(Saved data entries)
————

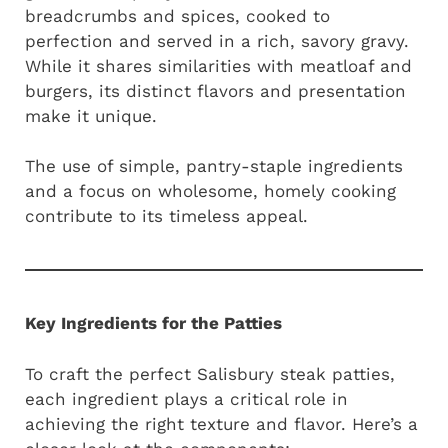
breadcrumbs and spices, cooked to
perfection and served in a rich, savory gravy.
While it shares similarities with meatloaf and
burgers, its distinct flavors and presentation
make it unique.
The use of simple, pantry-staple ingredients
and a focus on wholesome, homely cooking
contribute to its timeless appeal.
Key Ingredients for the Patties
To craft the perfect Salisbury steak patties,
each ingredient plays a critical role in
achieving the right texture and flavor. Here’s a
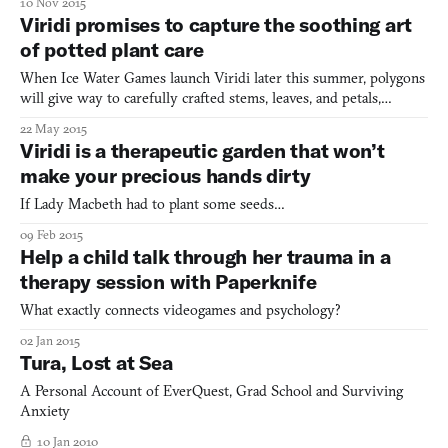
10 Nov 2015
Viridi promises to capture the soothing art
of potted plant care
When Ice Water Games launch Viridi later this summer, polygons
will give way to carefully crafted stems, leaves, and petals,
projecting out of the base of an equally pleasant pot of your
22 May 2015
choice. Flat yet strong colors, along with the feeling of lightness,
Viridi is a therapeutic garden that won’t
achieved partially through an emphasis on pa
make your precious hands dirty
If Lady Macbeth had to plant some seeds…
09 Feb 2015
Help a child talk through her trauma in a
therapy session with Paperknife
What exactly connects videogames and psychology?
02 Jan 2015
Tura, Lost at Sea
A Personal Account of EverQuest, Grad School and Surviving
Anxiety
10 Jan 2010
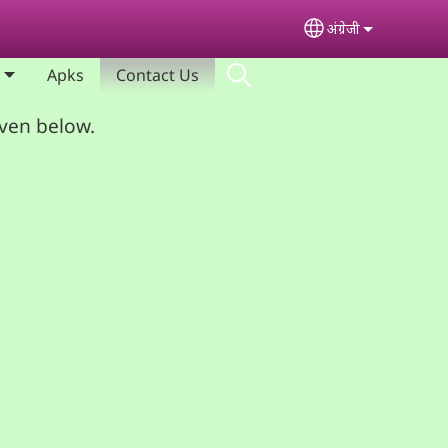
अंग्रेजी
Select your lan
Apks
Contact Us
iven below.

————

WHAT YOU SHOULD DO: The result should be the same data as above, line for line, with the pictures gone.

RESPONSE TO THE EXERCISE:
breadcrumbs and spices, cooked to
perfection and served in a rich, savory gravy.
While it shares similarities with meatloaf and
burgers, its distinct flavors and presentation
make it unique.
The use of simple, pantry-staple ingredients
and a focus on wholesome, homely cooking
contribute to its timeless appeal.
Key Ingredients for the Patties
To craft the perfect Salisbury steak patties,
each ingredient plays a critical role in
achieving the right texture and flavor. Here’s a
10 Nov 2015
Viridi promises to capture the soothing art
of potted plant care
When Ice Water Games launch Viridi later this summer, polygons
will give way to carefully crafted stems, leaves, and petals,
projecting out of the base of an equally pleasant pot of your
22 May 2015
choice. Flat yet strong colors, along with the feeling of lightness,
Viridi is a therapeutic garden that won’t
achieved partially through an emphasis on pa
make your precious hands dirty
If Lady Macbeth had to plant some seeds…
09 Feb 2015
Help a child talk through her trauma in a
therapy session with Paperknife
What exactly connects videogames and psychology?
02 Jan 2015
Tura, Lost at Sea
A Personal Account of EverQuest, Grad School and Surviving
Anxiety
10 Jan 2010
अंग्रेजी
Select your lan
Apks
Contact Us
iven below.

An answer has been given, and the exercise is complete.